BEGIN

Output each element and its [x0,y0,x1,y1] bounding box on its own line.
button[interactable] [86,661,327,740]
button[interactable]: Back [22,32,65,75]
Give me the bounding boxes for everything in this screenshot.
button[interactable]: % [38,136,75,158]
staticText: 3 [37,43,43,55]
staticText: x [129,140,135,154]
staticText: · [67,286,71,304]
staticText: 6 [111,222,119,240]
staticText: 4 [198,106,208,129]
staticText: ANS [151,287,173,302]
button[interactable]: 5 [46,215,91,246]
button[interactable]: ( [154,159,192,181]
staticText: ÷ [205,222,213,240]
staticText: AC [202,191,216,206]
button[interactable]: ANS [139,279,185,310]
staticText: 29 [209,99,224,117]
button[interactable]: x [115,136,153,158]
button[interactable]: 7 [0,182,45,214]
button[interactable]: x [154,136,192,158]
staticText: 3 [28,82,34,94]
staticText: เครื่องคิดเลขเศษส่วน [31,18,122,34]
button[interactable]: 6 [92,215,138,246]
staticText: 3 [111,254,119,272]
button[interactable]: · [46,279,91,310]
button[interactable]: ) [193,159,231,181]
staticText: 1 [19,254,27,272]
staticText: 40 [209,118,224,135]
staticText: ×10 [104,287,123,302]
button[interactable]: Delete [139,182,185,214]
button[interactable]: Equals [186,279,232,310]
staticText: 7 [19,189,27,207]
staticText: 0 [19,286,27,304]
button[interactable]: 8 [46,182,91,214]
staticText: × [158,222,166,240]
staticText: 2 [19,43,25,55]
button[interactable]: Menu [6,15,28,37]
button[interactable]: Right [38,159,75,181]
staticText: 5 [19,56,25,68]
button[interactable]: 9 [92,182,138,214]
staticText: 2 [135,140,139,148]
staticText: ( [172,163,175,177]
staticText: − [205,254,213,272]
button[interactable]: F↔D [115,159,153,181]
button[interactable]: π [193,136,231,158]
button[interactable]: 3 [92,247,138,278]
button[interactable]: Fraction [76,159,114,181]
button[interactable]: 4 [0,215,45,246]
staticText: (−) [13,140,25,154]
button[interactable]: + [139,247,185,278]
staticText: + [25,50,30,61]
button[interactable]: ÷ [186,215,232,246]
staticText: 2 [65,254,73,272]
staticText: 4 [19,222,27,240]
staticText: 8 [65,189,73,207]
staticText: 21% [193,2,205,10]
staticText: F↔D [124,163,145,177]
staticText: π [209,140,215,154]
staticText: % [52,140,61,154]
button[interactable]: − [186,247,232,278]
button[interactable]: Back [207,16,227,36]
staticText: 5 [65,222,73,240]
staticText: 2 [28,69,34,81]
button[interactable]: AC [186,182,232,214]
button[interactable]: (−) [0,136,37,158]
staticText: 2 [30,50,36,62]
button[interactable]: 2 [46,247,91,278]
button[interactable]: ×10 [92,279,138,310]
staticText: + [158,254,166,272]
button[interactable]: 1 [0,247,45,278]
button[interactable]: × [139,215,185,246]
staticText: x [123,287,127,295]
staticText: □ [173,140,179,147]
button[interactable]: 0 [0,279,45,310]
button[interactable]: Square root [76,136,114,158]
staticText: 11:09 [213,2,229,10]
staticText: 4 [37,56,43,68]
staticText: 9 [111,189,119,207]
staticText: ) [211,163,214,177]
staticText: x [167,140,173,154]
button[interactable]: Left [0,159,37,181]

END

_Exercise objective_
Reply with the complete data above, every character as it stands.

_Answer to the exercise_
Output each element and its [x0,y0,x1,y1] bounding box on its own line.
button[interactable] [86,661,327,740]
button[interactable]: Back [22,32,65,75]
Give me the bounding boxes for everything in this screenshot.
button[interactable]: % [38,136,75,158]
staticText: 3 [37,43,43,55]
staticText: x [129,140,135,154]
staticText: · [67,286,71,304]
staticText: 6 [111,222,119,240]
staticText: 4 [198,106,208,129]
staticText: ANS [151,287,173,302]
button[interactable]: 5 [46,215,91,246]
button[interactable]: ( [154,159,192,181]
staticText: ÷ [205,222,213,240]
staticText: AC [202,191,216,206]
button[interactable]: ANS [139,279,185,310]
staticText: 29 [209,99,224,117]
button[interactable]: x [115,136,153,158]
button[interactable]: 7 [0,182,45,214]
button[interactable]: x [154,136,192,158]
staticText: 3 [28,82,34,94]
staticText: เครื่องคิดเลขเศษส่วน [31,18,122,34]
button[interactable]: 6 [92,215,138,246]
staticText: 3 [111,254,119,272]
button[interactable]: · [46,279,91,310]
button[interactable]: ) [193,159,231,181]
staticText: 1 [19,254,27,272]
staticText: 40 [209,118,224,135]
staticText: ×10 [104,287,123,302]
button[interactable]: Delete [139,182,185,214]
button[interactable]: Equals [186,279,232,310]
staticText: 7 [19,189,27,207]
staticText: 0 [19,286,27,304]
button[interactable]: 8 [46,182,91,214]
staticText: × [158,222,166,240]
staticText: 2 [19,43,25,55]
button[interactable]: Menu [6,15,28,37]
button[interactable]: Right [38,159,75,181]
staticText: 5 [19,56,25,68]
button[interactable]: 9 [92,182,138,214]
staticText: 2 [135,140,139,148]
staticText: ( [172,163,175,177]
staticText: − [205,254,213,272]
button[interactable]: F↔D [115,159,153,181]
button[interactable]: π [193,136,231,158]
button[interactable]: 3 [92,247,138,278]
button[interactable]: Fraction [76,159,114,181]
button[interactable]: 4 [0,215,45,246]
staticText: (−) [13,140,25,154]
button[interactable]: + [139,247,185,278]
staticText: + [25,50,30,61]
button[interactable]: ÷ [186,215,232,246]
staticText: 2 [65,254,73,272]
staticText: 4 [19,222,27,240]
staticText: 8 [65,189,73,207]
staticText: 21% [193,2,205,10]
staticText: F↔D [124,163,145,177]
staticText: π [209,140,215,154]
staticText: % [52,140,61,154]
button[interactable]: − [186,247,232,278]
button[interactable]: Back [207,16,227,36]
staticText: 5 [65,222,73,240]
staticText: 2 [28,69,34,81]
button[interactable]: AC [186,182,232,214]
button[interactable]: (−) [0,136,37,158]
staticText: 2 [30,50,36,62]
button[interactable]: 2 [46,247,91,278]
button[interactable]: ×10 [92,279,138,310]
staticText: + [158,254,166,272]
button[interactable]: 1 [0,247,45,278]
button[interactable]: × [139,215,185,246]
staticText: x [123,287,127,295]
staticText: □ [173,140,179,147]
button[interactable]: 0 [0,279,45,310]
button[interactable]: Square root [76,136,114,158]
staticText: 11:09 [213,2,229,10]
staticText: 4 [37,56,43,68]
staticText: 9 [111,189,119,207]
staticText: ) [211,163,214,177]
staticText: x [167,140,173,154]
button[interactable]: Left [0,159,37,181]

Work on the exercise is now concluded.